Im Künstlerhaus in Edenkoben treffen sich Künstler aus ganz Europa – sie wohnen, arbeiten, schreiben und diskutieren hier. Und einige von ihnen haben ihre Spuren hinterlassen – zwischen Weinbergen und Mandelbäumen.

Erstmal durchatmen. Ankommen. Dann das Gehör neu einstellen: vom Lärm des Alltags auf die Ruhe der Pfalz. Alles ist leiser hier, zarter. Zuerst dringen die Vogelstimmen durch, ein vielstimmiges Konzert. Dann das Brummen einer Hummel. In der Ferne tuckert ein Traktor, in der Nähe scharrt ein Laubrechen. Das Künstlerhaus Edenkoben ist umgeben von Weinbergen, überall blühen Mandelbäume. Weiß die Essmandeln, rosarot die Ziermandeln. Mittendrin steht Hans Thill, der künstlerische Leiter. Er lächelt – und lässt dem Besuch noch etwas Zeit, um zu sehen und zu hören.

Das Künstlerhaus Edenkoben – idyllischer kann ein Haus für Dichter kaum liegen.

Einen besseren Ort für ein Künstlerhaus kann es eigentlich nicht geben.

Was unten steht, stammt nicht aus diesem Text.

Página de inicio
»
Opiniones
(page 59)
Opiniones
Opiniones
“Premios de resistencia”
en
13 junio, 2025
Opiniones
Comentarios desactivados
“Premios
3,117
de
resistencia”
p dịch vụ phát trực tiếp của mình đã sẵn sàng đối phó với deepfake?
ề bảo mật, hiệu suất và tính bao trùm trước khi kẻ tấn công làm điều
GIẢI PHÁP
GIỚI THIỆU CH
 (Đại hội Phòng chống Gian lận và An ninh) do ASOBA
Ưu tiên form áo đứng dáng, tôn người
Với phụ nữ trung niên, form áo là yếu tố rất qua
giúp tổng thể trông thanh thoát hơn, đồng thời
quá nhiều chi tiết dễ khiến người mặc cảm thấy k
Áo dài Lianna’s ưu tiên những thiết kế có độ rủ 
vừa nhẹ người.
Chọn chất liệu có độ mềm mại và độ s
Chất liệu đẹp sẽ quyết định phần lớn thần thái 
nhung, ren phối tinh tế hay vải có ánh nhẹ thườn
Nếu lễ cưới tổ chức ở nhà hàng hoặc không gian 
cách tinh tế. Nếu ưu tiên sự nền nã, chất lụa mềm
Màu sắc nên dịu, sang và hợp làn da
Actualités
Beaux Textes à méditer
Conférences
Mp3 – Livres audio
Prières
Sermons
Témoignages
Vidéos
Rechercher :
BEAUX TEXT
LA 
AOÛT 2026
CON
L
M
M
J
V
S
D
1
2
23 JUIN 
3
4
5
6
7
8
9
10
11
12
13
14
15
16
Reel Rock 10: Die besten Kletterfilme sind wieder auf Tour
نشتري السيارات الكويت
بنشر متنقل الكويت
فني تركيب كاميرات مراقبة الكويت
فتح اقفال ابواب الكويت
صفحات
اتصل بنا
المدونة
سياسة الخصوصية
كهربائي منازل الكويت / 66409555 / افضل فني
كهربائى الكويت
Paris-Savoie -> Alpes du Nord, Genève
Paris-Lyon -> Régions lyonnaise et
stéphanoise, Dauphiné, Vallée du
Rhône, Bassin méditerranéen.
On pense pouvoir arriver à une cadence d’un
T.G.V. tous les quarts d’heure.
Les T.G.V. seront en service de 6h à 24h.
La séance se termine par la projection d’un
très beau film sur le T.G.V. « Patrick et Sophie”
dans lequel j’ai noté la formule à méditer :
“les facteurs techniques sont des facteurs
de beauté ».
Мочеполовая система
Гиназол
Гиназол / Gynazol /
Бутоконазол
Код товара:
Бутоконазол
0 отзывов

Idyllischer als hier in der Südpfalz geht es kaum. Eben noch, erzählt Thill, saß er mit Vreda Marschner im Garten hinter dem Haus. Die junge Lyrikerin las ihre Gedichte vor. Thill hörte zu und kommentierte. Marschner ist in Rheinland-Pfalz aufgewachsen und als „Landeskind“ eine von derzeit vier Stipendiaten, die hier im Künstlerhaus wohnen. Auch Nándor Angstenberger, der in Serbien geboren wurde und heute in Berlin lebt, gehört dazu. Im Hof gibt eine große Fensterfront den Blick frei in sein Atelier und auf ein Traumschloss. Aus Styropor, Haargummis, Draht und Lockenwickler. Eine Skulptur aus Fundstücken.

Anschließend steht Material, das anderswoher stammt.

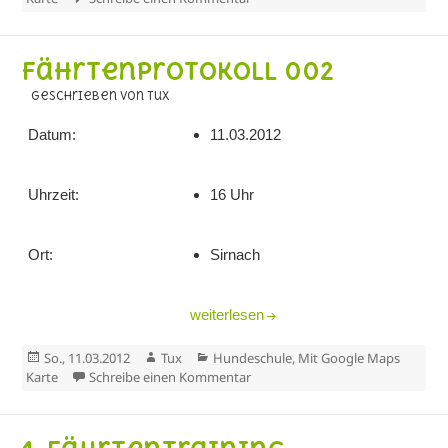
Fährtenprotokoll 002
geschrieben von Tux
Datum:
11.03.2012
Uhrzeit:
16 Uhr
Ort:
Sirnach
Fährtenprotokoll 002
weiterlesen
Veröffentlicht
Autor
Kategorien
So., 11.03.2012
Tux
Hundeschule
,
Mit Google Maps
am
zu Fährtenprotokoll 002
Karte
Schreibe einen Kommentar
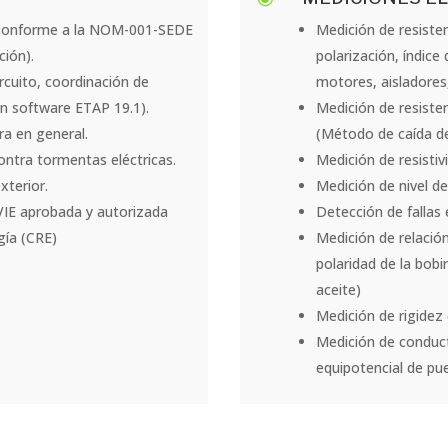
 conforme a la NOM-001-SEDE
Medición de resisten
ción).
polarización, índice
ircuito, coordinación de
motores, aisladores
on software ETAP 19.1).
Medición de resisten
ra en general.
(Método de caída de
ntra tormentas eléctricas.
Medición de resistiv
xterior.
Medición de nivel de
VIE aprobada y autorizada
Detección de fallas
gía (CRE)
Medición de relació
polaridad de la bob
aceite)
Medición de rigidez 
Medición de conduct
equipotencial de pue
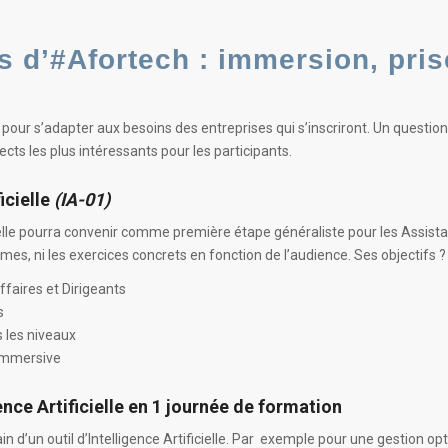
es
d’#Afortech : immersion,
pri
our s’adapter aux besoins des entreprises qui s’inscriront. Un question
ects les plus intéressants pour les participants.
icielle
(IA-01)
cielle pourra convenir comme première étape généraliste pour les Assista
es, ni les exercices concrets en fonction de l’audience. Ses objectifs ? 
ffaires et Dirigeants
s
s les niveaux
immersive
gence Artificielle en 1 journée de formation
d’un outil d’Intelligence Artificielle. Par exemple pour une gestion op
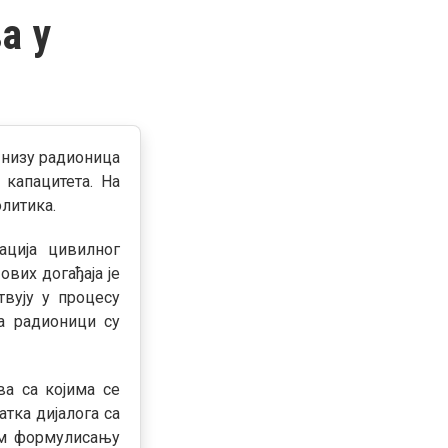
а у
 низу радионица
капацитета. На
литика.
ација цивилног
вих догађаја је
вују у процесу
а радионици су
а са којима се
тка дијалога са
ком формулисању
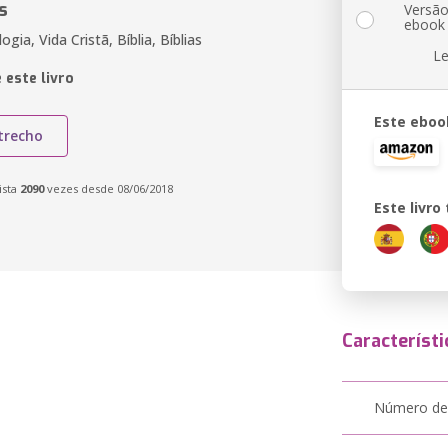
s
Versã
ebook
ogia, Vida Cristã, Bíblia, Bíblias
Le
 este livro
Este eboo
trecho
ista
2090
vezes desde 08/06/2018
Este livr
Característi
Número de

Hans Thill, der künstlerische Leiter des Hauses, im Hof. Zwischen neuem Anbau und altem Kopfstein.

Das Haus war früher eine Getreidemühle, aber auch schon Kurhaus, Gartenwirtschaft und Weingut. Thill deutet die Weinberge hinab, auf einen mit Bäumen gesäumten Bachlauf. „Der Triefenbach lief früher hier entlang“, sagt er und zeigt zur Hausmauer. Der Graben aus gemauertem Sandstein ist noch immer zu sehen. Er geht ein paar Schritte weiter. „Und hier war das Mühlrad.“ Den alten Mühlstein gibt es noch, er wurde im Garten verlegt.

1995 erwarb die Stiftung Rheinland-Pfalz die Bergelmühle und baute sie zu einem Ort der Literatur und der Kunst um. Zwei Jahre dauerte die Sanierung. Dann zog das Künstlerhaus vom Herrenhaus, nur wenige hundert Meter weiter die Straße hinunter, hierher. Vieles blieb erhalten, wie die dunkle Holzvertäfelung und das Fischgrätparkett im alten Speisesaal oder die knarzende Holztreppe. Neu ist der Anbau, in dem heute ein Großteil der Wohnungen und Ateliers sind, sowie ein Saal für Lesungen und eine Großküche. Doch auch die modernen Wohnungen wurden mit antiken Weichholzmöbeln und der wohligen Atmosphäre eines Pfälzer Gasthauses ausgestattet.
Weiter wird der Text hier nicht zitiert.